The woman described how in the spring of that year, in a “drunken rage,” Merritt twice punched her in the face, causing a black eye, a bloodied nose and a bruised left ear.

“It was about three months after that she decided she’d had enough,” said the prosecutor. Without telling Merritt, she took a bus home and went to live with her parents. “But he didn’t leave it there,” said the barrister.

In November, as she walked her dog near her parents’ home in the Lake District, they called her, warning that he had been seen near the property. The following month, after she boarded a double decker bus in Ambleside, he appeared.

“He reappeared in November at the café where she worked in Grasmere,” said the prosecutor.
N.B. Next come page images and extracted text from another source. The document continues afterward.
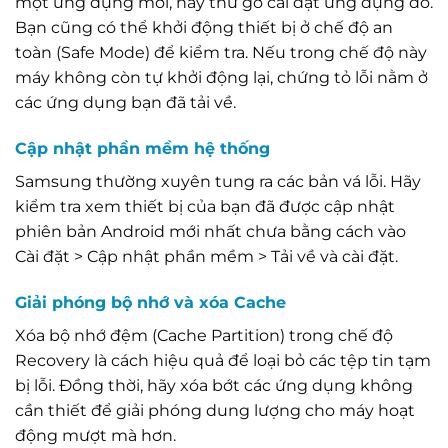
một ứng dụng mới, hãy thử gỡ cài đặt ứng dụng đó.
Bạn cũng có thể khởi động thiết bị ở chế độ an
toàn (Safe Mode) để kiểm tra. Nếu trong chế độ này
máy không còn tự khởi động lại, chứng tỏ lỗi nằm ở
các ứng dụng bạn đã tải về.
Cập nhật phần mềm hệ thống
Samsung thường xuyên tung ra các bản vá lỗi. Hãy
kiểm tra xem thiết bị của bạn đã được cập nhật
phiên bản Android mới nhất chưa bằng cách vào
Cài đặt > Cập nhật phần mềm > Tải về và cài đặt.
Giải phóng bộ nhớ và xóa Cache
Xóa bộ nhớ đệm (Cache Partition) trong chế độ
Recovery là cách hiệu quả để loại bỏ các tệp tin tạm
bị lỗi. Đồng thời, hãy xóa bớt các ứng dụng không
cần thiết để giải phóng dung lượng cho máy hoạt
động mượt mà hơn.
On New Year's Day, he walked into the café kitchen, telling her: “You didn’t think I’d come back again.”

Her also verbally abused her.

The second assault happened on January 4 as the woman was walking home from work. He grabbed her from behind, pulling her to the ground. He thew her mobile phone away and grabbed her by the neck.

“You didn’t think I’d get you but I have,” he told the woman. Her ordeal ended after a colleague who was passing intervened. The victim suffered grazes to her knee and right elbow.

Jeff Smith, defending, said Merritt had an unhappy early life and involved himself with the woman in what became a “volatile” relationship.

He regretted the way he had behaved, said the lawyer.

As for Merritt finding the woman in the Lake District, Mr Smith suggested it was a chance encounter.

“He anticipates on his release going to live with his sister in Scotland, putting two or three hundred miles between him and the injured party,” added the lawyer.

Judge Nicholas Barker said Merrit subjected the victim to physical and verbal abuse, using derogatory and sexualised language towards her. It stretched common sense to suggest he met her in the Lake District by chance.

“There is very little mitigation,” said the judge.  

“It’s hard to find that you are genuinely remorseful.” Merritt had shown no sympathy for his victim. “There was a degree of victim blaming,” continued the judge.

“In essence, [you believed] it was her who behaved in a way which caused you to behave in that way and so she was responsible. This is the classical distorted thinking of an abuser.”

He jailed Merritt, whose new address was given as Atholl Place, Inverness, for 14 months. A restraining order bans him from having any contact with the victim for two years.